### Task objective
Below are some records. Return exactly the lines from the one with "Buy Cino Games now" to the one with "as an offer from Bitget.", and nothing else.

[Records contained in a dataset]
- - - - -

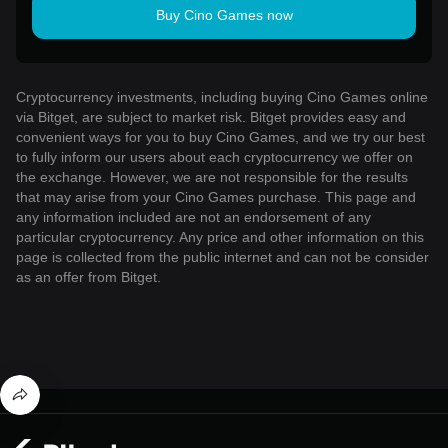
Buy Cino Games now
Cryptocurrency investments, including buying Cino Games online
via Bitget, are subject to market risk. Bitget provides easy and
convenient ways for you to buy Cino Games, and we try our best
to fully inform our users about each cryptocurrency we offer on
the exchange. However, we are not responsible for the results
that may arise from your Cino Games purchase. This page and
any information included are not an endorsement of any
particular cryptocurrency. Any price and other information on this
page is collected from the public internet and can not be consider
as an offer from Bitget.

- - - - -

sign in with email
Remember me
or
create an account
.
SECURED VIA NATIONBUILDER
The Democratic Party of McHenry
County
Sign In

- - - - -

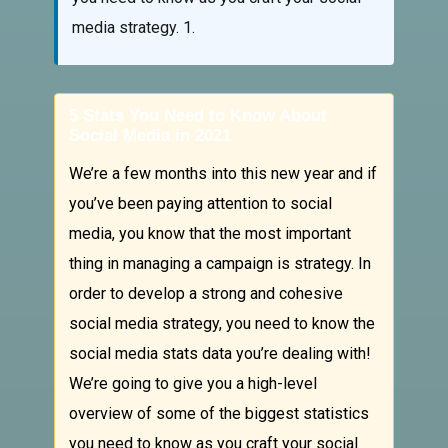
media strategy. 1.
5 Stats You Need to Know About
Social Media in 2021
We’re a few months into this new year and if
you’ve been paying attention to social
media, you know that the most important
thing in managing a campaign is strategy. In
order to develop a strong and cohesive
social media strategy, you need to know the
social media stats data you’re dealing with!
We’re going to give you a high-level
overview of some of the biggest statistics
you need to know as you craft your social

- - - - -

### Response for this exercise
Buy Cino Games now
Cryptocurrency investments, including buying Cino Games online
via Bitget, are subject to market risk. Bitget provides easy and
convenient ways for you to buy Cino Games, and we try our best
to fully inform our users about each cryptocurrency we offer on
the exchange. However, we are not responsible for the results
that may arise from your Cino Games purchase. This page and
any information included are not an endorsement of any
particular cryptocurrency. Any price and other information on this
page is collected from the public internet and can not be consider
as an offer from Bitget.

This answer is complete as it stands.